HIPCC_VERIFY: detect IGC-dropped kernels at compile time#1240
Draft
pvelesko wants to merge 7 commits into
Draft
Conversation
New tool chip-kernel-verify: extracts the SPIR-V bundle from a hipcc output,
runs ocloc compile+disasm per device in HIPCC_VERIFY_DEVICES, and diffs the
SPIR-V OpEntryPoint set against the kernels present in the native binary.
Missing names are reported with a pointer to intel-graphics-compiler#403.
Graceful when ocloc is absent.
CMake:
HIPCC_VERIFY ON by default; baked into hipcc.bin as the runtime
default via HIPCC_VERIFY_DEFAULT.
HIPCC_VERIFY_DEVICES default 'dg2', baked as compile-time default.
Runtime env override: HIPCC_VERIFY={0,warn,anything-else}.
The HIPCC submodule gains a post-compile hook that invokes the verifier on
the compiled output.
Test: tests/hipcc-verify/ checks in a real SPIR-V fixture from rocThrust
set_difference_by_key that reproduces IGC #403 on dg2 — IGC silently drops
three lookback_set_op_kernel template instantiations (ff/ii/jj).

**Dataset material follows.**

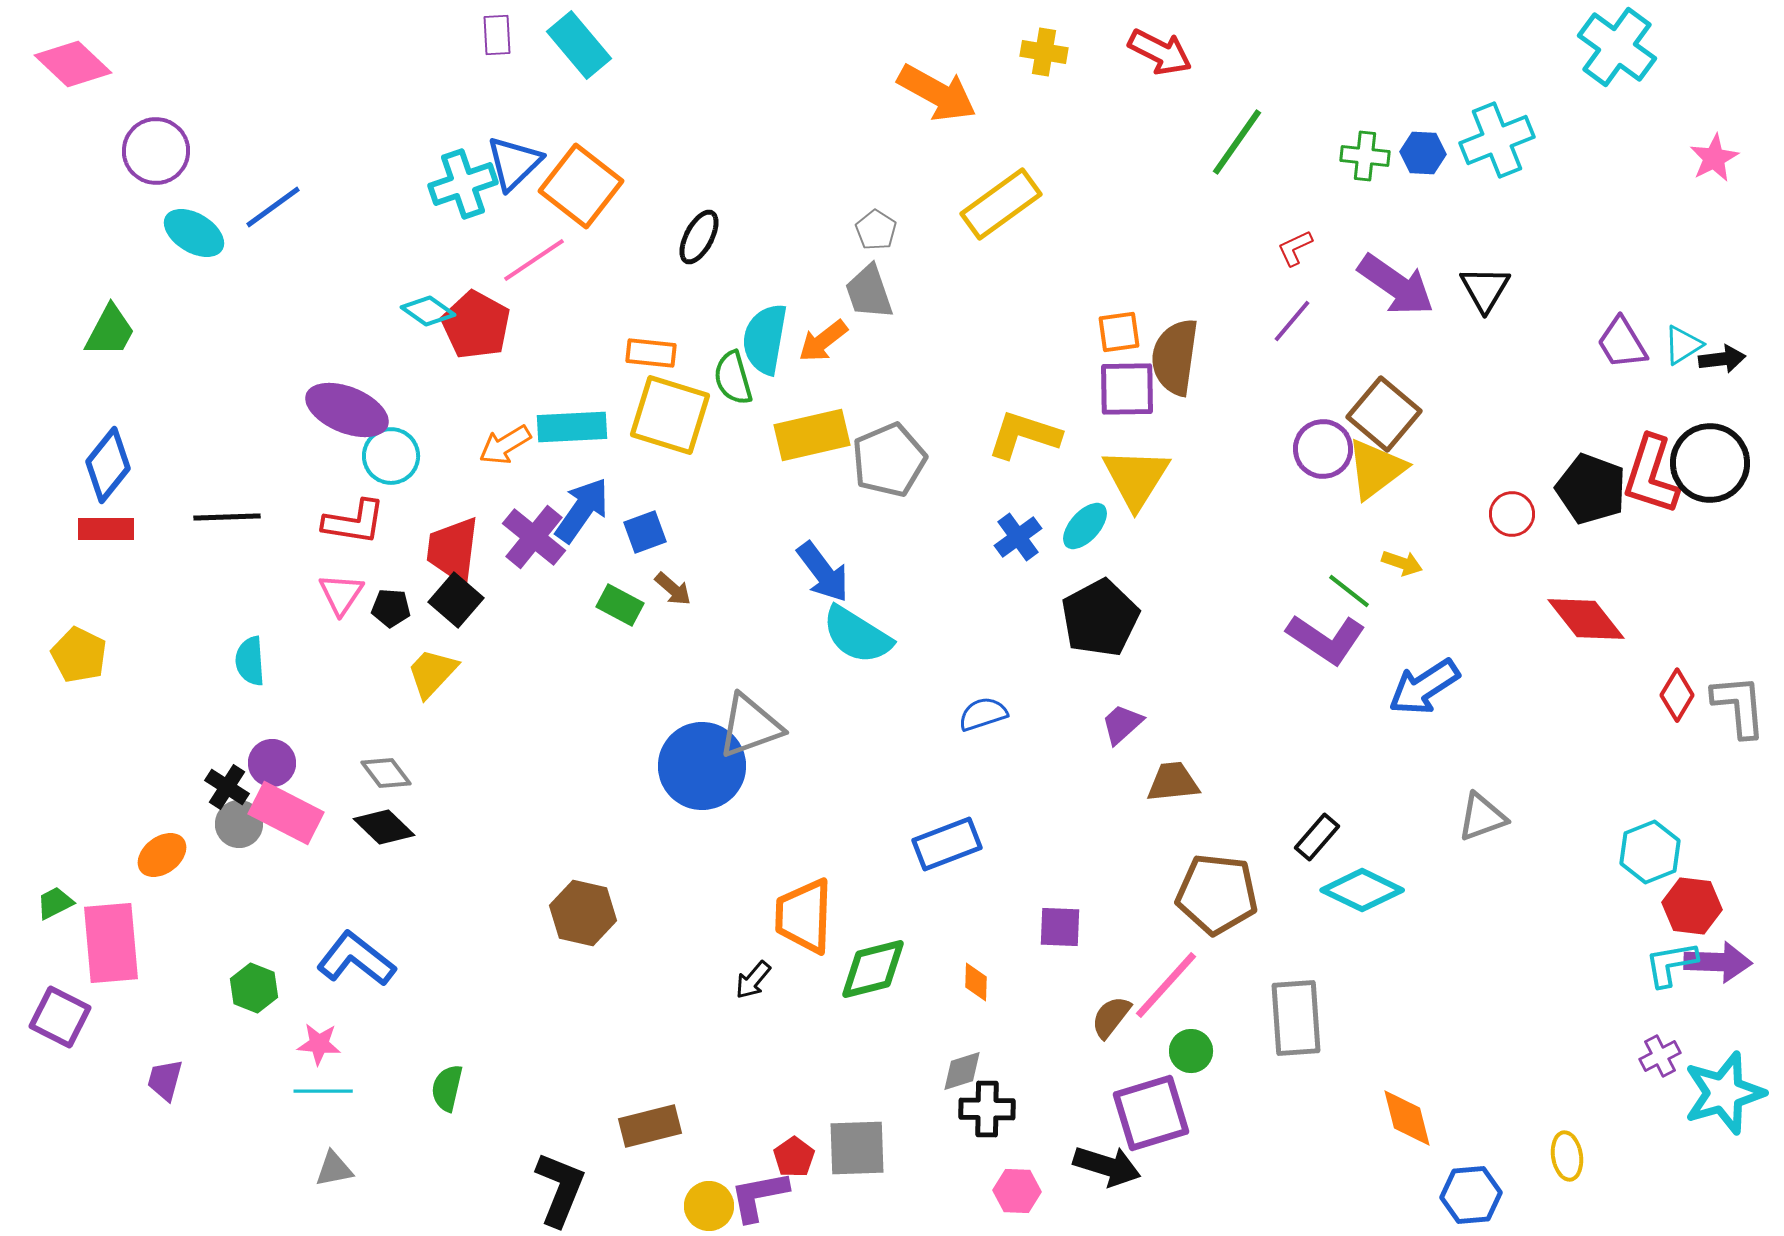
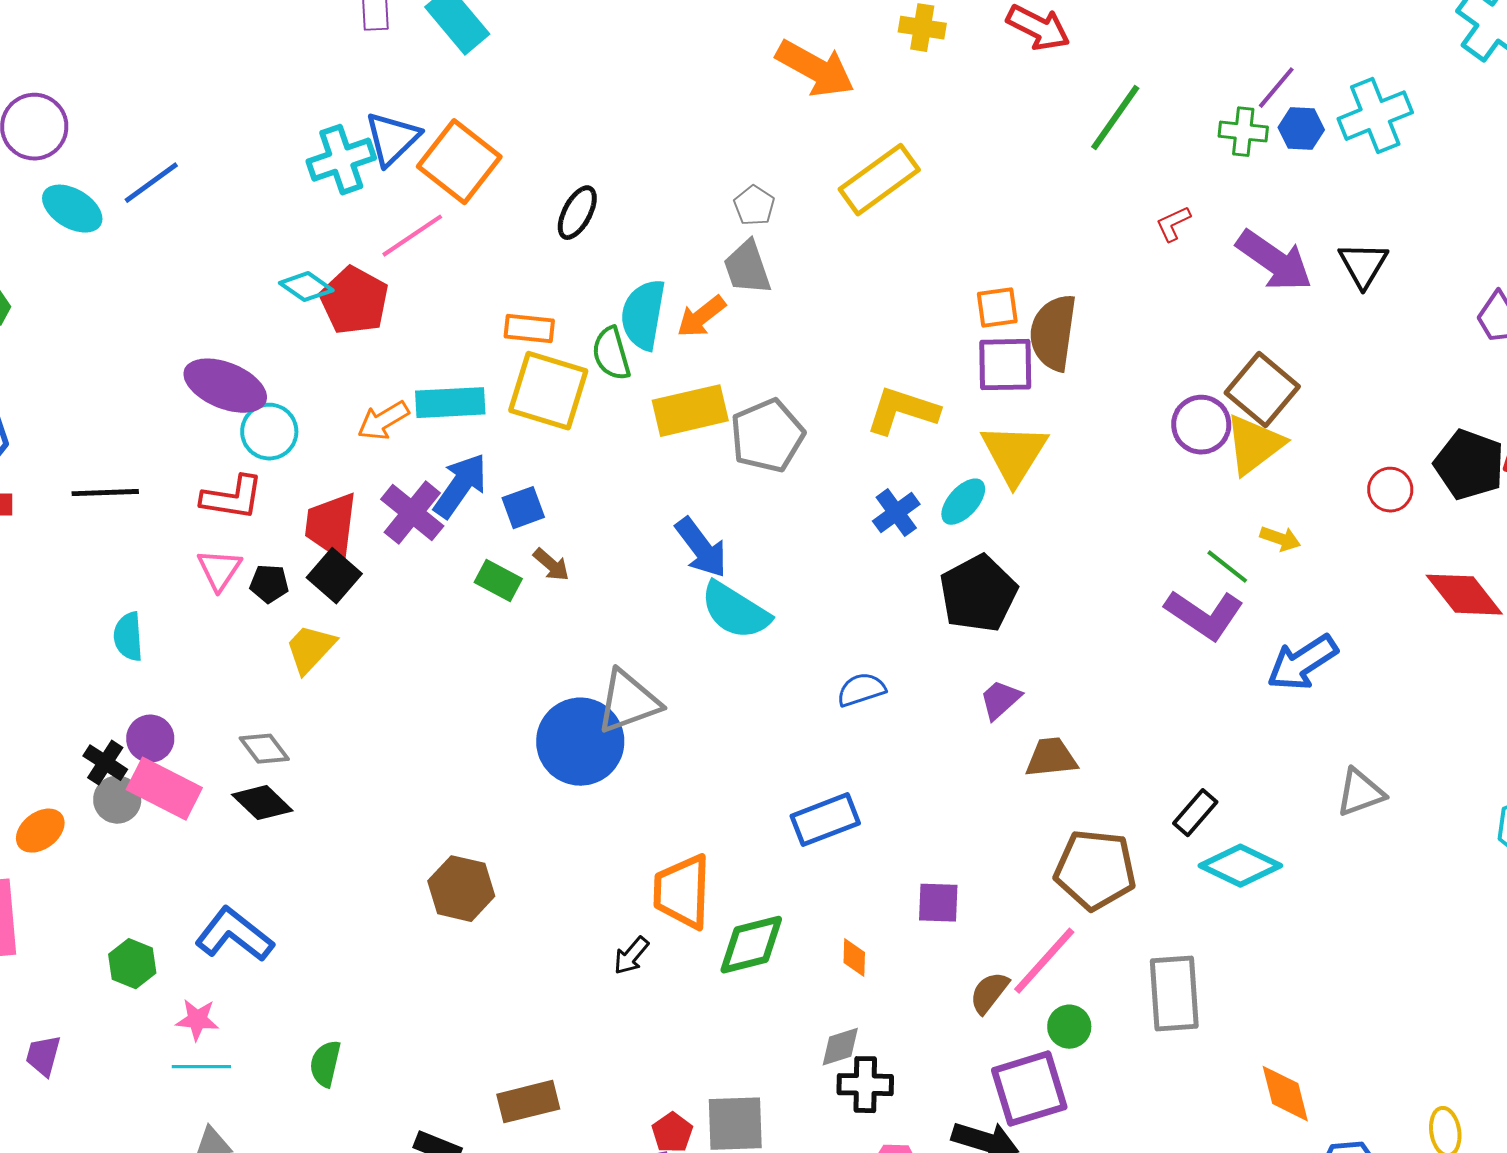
purple line: (1292, 321) -> (1276, 88), moved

The
reproducer test FAILS under ctest while the bug is present; that failure is
the point. The sanity test (HIPCC_VERIFY=0) passes silently.
Fixes CI build failure where hipcc invocations during chipStar's own bootstrap (before install tree is populated) returned exit 127 from a non-existent chip-kernel-verify path.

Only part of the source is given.